PostgresMessageStore | Jazzmine Core

1. Behavior and Context

In a jazzmine deployment, the PostgresMessageStore acts as the "System of Record."

Relational Schema: It enforces strict schemas for core metadata while allowing flexibility for nested data (like tool traces) using JSONB.
Performance Indexing: It utilizes B-tree indexes for fast lookups by ID/Timestamp and GIN (Generalized Inverted Index) for "containment" searches within JSON columns.
Atomic Persistence: Every operation is executed as a standard SQL command, ensuring ACID compliance.
Connection Pooling: It manages a pool of asynchronous connections to handle high-concurrency agent environments without overwhelming the database.

2. Purpose

Production Scaling: Designed to handle millions of messages across thousands of concurrent users.
Deep Auditing: Enables complex SQL queries to analyze agent behavior (e.g., "Find all turns where token usage exceeded X").
Referential Integrity: Uses standard SQL Foreign Keys with ON DELETE CASCADE to ensure that deleting a conversation cleanly wipes all associated messages and traces.
Hybrid Search Support: Provides the structured data necessary for the MessageEnhancer to perform cross-turn coreference resolution.

3. High-Level API (Configuration)

The PostgresMessageStore is initialized via the MessageStore.initialize factory.

Example: Initializing the Postgres Store

python

from jazzmine.core.message_store import MessageStore

config = {
    "storage": "postgres",
    "dsn": "postgresql://postgres:password@localhost:5432/jazzmine_db",
    "pool_min": 5,
    "pool_max": 20
}

# The factory handles the internal call to _init()
store = await MessageStore.initialize(config)

4. Detailed Functionality

_init() [Internal]

Functionality: Bootstrap method that establishes the connection pool and executes DDL (Data Definition Language) to create tables and indexes if they do not exist.

How it works:

Creates conversations table.
Creates messages table (Foreign Key to conversations).
Creates turn_traces table (Foreign Key to messages).
Creates a suite of indexes, including specialized GIN indexes for searching inside tool_traces, llm_calls, and errors.

get_immediate_context(conversation_id, n)

Functionality: Fetches the n most recent non-flagged messages to populate the LLM's context window.

How it works: This method uses a Nested "Flip" Query:

Inner Query: Filters by conversation_id, excludes is_flagged messages, and sorts by timestamp DESC with a LIMIT n.

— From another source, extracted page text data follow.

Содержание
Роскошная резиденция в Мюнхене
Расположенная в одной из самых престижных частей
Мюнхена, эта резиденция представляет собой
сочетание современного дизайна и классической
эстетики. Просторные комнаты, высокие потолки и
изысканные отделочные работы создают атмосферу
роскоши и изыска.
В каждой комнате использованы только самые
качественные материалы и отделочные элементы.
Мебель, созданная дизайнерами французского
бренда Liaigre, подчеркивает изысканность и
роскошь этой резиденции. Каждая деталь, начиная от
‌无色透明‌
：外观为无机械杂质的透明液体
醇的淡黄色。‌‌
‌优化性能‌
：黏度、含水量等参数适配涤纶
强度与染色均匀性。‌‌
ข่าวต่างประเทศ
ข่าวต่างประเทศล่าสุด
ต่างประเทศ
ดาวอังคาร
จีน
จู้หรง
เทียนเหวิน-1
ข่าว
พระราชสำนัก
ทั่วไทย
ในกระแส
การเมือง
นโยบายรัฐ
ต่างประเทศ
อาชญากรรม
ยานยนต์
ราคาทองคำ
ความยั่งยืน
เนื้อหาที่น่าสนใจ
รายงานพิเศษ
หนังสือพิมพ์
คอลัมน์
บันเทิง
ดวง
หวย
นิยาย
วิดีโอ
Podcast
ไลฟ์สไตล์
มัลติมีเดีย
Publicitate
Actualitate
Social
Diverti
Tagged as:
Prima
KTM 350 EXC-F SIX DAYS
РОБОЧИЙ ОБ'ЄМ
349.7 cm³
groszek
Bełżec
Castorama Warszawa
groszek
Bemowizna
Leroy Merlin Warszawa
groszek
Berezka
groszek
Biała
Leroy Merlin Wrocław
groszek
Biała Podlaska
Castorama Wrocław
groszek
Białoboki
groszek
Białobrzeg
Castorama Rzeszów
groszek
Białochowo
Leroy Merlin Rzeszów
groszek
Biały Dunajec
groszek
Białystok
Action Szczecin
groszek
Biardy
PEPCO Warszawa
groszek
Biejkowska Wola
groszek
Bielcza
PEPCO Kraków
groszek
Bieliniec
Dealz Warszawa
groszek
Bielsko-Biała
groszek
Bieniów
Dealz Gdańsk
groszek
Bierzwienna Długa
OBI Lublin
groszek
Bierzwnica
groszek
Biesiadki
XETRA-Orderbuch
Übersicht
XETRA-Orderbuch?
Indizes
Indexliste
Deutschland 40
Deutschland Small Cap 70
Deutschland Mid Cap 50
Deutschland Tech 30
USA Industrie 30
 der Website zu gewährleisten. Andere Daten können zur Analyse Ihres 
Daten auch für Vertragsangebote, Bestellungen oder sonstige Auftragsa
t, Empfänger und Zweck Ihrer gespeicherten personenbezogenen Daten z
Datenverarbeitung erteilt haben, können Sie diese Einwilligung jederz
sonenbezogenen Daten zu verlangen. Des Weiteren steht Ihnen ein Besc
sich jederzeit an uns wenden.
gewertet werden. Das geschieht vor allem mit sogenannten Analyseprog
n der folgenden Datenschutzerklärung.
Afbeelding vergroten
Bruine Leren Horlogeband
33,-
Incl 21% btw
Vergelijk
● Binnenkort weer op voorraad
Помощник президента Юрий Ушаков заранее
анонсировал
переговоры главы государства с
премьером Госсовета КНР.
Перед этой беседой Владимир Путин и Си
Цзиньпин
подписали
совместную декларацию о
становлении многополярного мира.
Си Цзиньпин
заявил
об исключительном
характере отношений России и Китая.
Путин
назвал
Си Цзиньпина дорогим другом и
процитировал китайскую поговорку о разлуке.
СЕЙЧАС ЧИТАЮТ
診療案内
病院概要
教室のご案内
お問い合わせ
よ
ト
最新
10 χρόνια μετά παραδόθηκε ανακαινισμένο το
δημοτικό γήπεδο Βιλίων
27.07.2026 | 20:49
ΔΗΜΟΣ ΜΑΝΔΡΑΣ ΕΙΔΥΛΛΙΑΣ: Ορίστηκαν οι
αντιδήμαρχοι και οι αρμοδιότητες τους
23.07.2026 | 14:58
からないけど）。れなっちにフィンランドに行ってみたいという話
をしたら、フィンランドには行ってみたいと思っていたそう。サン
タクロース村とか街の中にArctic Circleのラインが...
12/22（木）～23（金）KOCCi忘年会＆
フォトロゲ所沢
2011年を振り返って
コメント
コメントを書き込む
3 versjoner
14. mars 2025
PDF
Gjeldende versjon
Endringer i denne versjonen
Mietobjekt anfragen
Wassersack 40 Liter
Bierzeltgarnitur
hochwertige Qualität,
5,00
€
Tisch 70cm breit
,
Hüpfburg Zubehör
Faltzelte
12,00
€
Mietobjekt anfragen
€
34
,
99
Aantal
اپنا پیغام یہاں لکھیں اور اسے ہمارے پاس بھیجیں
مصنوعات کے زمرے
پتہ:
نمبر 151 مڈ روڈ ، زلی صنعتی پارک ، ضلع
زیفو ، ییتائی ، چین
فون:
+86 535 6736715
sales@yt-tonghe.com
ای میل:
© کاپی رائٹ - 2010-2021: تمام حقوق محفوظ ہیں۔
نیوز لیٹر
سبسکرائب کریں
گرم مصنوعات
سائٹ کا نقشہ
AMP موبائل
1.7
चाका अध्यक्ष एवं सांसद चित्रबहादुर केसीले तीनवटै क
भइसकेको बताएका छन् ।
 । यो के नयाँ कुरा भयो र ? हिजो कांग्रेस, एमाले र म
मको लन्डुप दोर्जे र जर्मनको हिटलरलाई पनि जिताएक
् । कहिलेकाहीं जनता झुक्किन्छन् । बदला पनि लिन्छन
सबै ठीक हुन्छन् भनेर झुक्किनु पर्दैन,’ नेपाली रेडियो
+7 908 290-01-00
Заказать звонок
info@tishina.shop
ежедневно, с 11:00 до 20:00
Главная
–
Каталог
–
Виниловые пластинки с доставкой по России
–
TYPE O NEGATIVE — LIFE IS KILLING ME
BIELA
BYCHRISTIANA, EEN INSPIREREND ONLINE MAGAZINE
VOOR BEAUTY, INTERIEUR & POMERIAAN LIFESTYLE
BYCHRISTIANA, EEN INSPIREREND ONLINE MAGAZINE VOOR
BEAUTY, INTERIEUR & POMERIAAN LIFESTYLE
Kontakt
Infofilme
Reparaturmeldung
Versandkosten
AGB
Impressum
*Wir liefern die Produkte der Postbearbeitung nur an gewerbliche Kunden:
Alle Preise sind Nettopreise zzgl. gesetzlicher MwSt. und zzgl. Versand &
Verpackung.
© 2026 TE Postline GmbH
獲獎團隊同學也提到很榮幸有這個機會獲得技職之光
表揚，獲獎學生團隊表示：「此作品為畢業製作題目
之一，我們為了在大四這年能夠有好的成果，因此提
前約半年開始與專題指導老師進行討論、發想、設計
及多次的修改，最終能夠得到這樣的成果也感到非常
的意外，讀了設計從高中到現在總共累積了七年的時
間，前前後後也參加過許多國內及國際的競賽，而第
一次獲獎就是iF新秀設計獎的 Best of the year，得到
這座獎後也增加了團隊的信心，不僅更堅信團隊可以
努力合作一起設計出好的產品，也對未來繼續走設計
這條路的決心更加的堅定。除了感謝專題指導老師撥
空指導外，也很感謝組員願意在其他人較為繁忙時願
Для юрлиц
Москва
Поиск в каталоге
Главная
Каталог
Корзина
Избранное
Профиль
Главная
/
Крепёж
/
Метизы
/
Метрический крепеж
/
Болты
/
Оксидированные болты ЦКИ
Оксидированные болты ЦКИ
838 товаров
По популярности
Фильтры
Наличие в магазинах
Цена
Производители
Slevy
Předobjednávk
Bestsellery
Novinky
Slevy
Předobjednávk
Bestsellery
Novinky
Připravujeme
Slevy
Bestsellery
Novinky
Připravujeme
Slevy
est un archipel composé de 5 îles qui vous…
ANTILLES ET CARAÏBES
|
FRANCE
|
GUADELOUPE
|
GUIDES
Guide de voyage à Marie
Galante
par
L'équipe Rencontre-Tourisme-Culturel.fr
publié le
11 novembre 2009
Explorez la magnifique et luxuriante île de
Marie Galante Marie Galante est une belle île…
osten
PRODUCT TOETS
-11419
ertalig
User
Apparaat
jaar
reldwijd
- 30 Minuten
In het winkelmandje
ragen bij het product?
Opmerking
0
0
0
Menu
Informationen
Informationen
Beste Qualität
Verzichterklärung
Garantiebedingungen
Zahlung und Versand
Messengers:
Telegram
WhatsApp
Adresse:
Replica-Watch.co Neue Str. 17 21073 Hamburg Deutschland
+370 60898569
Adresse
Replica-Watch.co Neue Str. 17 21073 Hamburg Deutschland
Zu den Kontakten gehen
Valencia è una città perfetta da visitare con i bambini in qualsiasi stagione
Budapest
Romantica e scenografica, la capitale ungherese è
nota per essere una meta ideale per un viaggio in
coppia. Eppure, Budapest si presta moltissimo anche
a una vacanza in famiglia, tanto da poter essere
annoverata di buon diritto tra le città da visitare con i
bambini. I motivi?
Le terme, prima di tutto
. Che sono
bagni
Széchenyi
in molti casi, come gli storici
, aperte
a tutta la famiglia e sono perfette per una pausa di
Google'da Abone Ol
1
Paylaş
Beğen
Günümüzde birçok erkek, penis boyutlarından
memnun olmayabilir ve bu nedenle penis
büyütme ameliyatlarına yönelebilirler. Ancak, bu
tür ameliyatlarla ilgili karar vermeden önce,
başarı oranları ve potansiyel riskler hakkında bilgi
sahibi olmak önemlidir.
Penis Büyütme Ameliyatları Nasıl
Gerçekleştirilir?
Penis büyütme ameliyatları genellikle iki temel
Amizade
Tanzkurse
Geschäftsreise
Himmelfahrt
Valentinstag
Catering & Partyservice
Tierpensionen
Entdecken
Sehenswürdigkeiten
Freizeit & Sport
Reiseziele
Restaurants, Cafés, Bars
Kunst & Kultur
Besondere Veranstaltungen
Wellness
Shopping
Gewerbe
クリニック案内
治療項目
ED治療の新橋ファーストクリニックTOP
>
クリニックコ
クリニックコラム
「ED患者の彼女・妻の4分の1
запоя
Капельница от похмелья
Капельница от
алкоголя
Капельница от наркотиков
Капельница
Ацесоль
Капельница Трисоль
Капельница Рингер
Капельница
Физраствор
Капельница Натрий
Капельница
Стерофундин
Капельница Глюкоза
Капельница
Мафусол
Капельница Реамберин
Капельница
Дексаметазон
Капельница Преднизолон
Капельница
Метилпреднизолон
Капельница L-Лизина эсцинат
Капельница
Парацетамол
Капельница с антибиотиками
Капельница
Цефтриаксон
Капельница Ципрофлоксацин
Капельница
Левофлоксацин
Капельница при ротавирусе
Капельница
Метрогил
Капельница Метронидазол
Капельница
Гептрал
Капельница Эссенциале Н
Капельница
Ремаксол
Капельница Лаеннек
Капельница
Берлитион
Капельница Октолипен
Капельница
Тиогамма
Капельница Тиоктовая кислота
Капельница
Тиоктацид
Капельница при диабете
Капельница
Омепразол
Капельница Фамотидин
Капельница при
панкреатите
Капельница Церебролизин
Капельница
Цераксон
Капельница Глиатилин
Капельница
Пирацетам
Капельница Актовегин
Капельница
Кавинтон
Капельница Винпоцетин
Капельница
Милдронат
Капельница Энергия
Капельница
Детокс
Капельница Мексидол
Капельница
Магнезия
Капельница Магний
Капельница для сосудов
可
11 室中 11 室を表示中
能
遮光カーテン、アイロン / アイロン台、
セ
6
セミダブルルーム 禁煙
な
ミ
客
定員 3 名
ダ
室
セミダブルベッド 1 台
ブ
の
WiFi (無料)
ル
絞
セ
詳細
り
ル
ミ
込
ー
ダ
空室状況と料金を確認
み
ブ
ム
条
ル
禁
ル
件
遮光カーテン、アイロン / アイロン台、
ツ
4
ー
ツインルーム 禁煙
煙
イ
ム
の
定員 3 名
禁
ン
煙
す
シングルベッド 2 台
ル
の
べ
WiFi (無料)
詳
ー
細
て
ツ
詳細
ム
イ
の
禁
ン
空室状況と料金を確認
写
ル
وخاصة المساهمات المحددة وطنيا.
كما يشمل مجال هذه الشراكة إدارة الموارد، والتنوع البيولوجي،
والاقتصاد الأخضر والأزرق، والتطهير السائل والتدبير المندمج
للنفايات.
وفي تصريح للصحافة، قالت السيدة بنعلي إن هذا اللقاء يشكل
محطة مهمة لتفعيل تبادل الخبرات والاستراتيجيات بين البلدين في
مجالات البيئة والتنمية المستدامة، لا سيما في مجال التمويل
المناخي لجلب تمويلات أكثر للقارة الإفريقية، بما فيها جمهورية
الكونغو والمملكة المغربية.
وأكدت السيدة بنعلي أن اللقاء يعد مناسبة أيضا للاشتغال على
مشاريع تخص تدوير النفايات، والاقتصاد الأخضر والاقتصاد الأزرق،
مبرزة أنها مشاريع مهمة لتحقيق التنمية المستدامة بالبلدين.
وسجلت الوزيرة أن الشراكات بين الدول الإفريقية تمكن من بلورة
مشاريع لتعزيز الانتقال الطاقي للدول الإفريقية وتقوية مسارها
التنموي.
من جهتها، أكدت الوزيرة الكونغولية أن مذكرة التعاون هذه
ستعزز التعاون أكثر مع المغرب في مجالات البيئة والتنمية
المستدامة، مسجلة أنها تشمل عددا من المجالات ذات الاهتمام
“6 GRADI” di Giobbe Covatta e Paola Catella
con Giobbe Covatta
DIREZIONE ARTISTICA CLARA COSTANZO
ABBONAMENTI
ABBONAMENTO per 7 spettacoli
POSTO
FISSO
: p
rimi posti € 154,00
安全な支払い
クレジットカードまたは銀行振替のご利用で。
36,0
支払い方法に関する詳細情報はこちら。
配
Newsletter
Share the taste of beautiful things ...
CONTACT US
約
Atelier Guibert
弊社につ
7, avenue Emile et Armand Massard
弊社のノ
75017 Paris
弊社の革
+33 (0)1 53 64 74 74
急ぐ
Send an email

This grabs the n latest messages but in reverse order.
Outer Query: Takes those n messages and re-sorts them by timestamp ASC.
Result: The LLM receives the most recent history in the correct chronological order.

store_message(message) / store_messages(list)

Functionality: Persists Message models using "Upsert" logic.

How it works: Uses INSERT ... ON CONFLICT (id) DO UPDATE. This allows the MessageEnhancer or Summarizer to update existing messages (adding intent, sentiment, or episode_id) without creating duplicate rows. The store_messages variant uses executemany for high-efficiency bulk insertion.

store_turn_trace(trace)

Functionality: Persists the exhaustive TurnTrace model.

How it works:

Serializes nested Pydantic objects (like ToolTrace or LLMCallRecord) into JSON strings.
Maps these strings to JSONB columns in the turn_traces table.
Because of the unique constraint on message_id, each turn has exactly one trace.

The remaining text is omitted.